We should advise the practitioner, however, that, while the supervene of elevating the head while sleeping will be dramatic and transformative for many patients and should be thought about requisite to disease stoppage strategies, the fact is that many population resist changing their sleep behaviors. They have been conditioned to sleep a determined way since birth. And even when they want to change their sleep position, it's difficult to ensure yielding when the branch is unconscious! It takes gargantuan will power to alter sleep behavior. But it is well worth the trouble, as population ordinarily see within a week of sleeping elevated.

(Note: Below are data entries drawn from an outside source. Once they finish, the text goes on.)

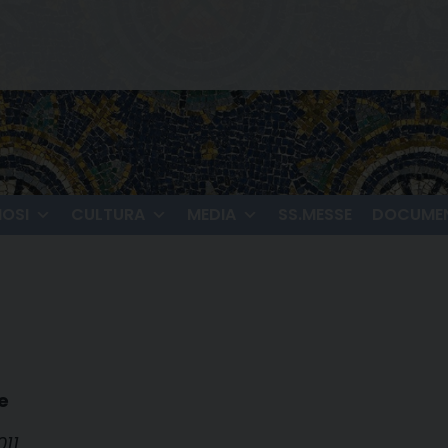
IOSI
CULTURA
MEDIA
SS.MESSE
DOCUMEN
e
011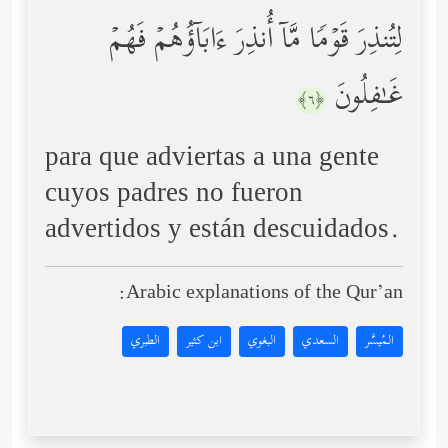
لِتُنذِرَ قَوۡمࣰا مَّاۤ أُنذِرَ ءَابَاۤؤُهُمۡ فَهُمۡ
غَـٰفِلُونَ
﴿٦﴾
para que adviertas a una gente
cuyos padres no fueron
advertidos y están descuidados.
Arabic explanations of the Qur’an:
المُيسَّر
السعدي
البغوي
ابن كثير
الطبري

We found the best methods for head elevation comprise using more pillows, using a foam wedge, placing blocks under the legs of the bed frame at the head of the bed, or using an adjustable bed. While the ideal position is with the head from 10-30 degrees elevated, 10 degrees elevation is fine to start with. The legs should be slightly elevated, too, and the someone should try to stay on his or her back as much as possible. The ideal position is one you would be in if leaning back in a recliner chair. (Recliners would be fine to use, too, but they ordinarily give poor lower back support.) Also, be aware that some population will find one degree of elevation more comfortable than another. population with low blood pressure may need their heads lower than those with higher blood pressure. Others may have some neck and shoulder discomfort from the new position. However, by experimenting with pillows under the arms, underneath the buttocks (which prevents sliding down the bed), and under the feet and legs, the outpatient should find a comfortable solution.

Also, when taking in to supervene outpatient history, realize that neck injuries and tight neck muscles can impair venous drainage of the brain by compression of the jugular veins by the tight muscles. Neck massage and spinal adjustments may help improve overall brain circulation. We have had a few case histories where there was limited or no revision from head elevation, but the subjects had a history of neck injuries.

Of course, there will be times when population feel lightheaded and need to lie down to get more blood to the head. It might also be best for population to sleep less at night and to make up for lost sleep with a nap, or a siesta, while the day. That would avoid extremes of high and low brain pressure. But our culture makes it requisite for most population to do all their sleeping at once. Sleeping, after all, is a cultural issue. The point is to be aware of how you feel, and realize that your body position relative to gravity may be a key factor affecting health and disease.

We are lasting to study this supervene of gravity and sleep position on health, and encourage practitioners to report their patients' experiences with us. We also very encourage you to read our book, Get It Up! Revealing the simple Surprising Lifestyle that Causes Migraines, Alzheimer's, Stroke, Glaucoma, Sleep Apnea, Impotence, and More! (Iscd Press, 2001), where we discuss the profound implications of this theory, along with a lengthy list of references about brain pressure and various diseases and the supervene of gravity on brain circulation. After you see the evidence, you will probably be as amazed as we are that sleep study has been ignoring this requisite aspect of sleep.

Sleeping too flat each day may be the greatest lifestyle mistake population are manufacture in our culture. Some of the worst diseases of our time may be all in our bed!

Heads Up! The Way You Are Sleeping May Be Killing You!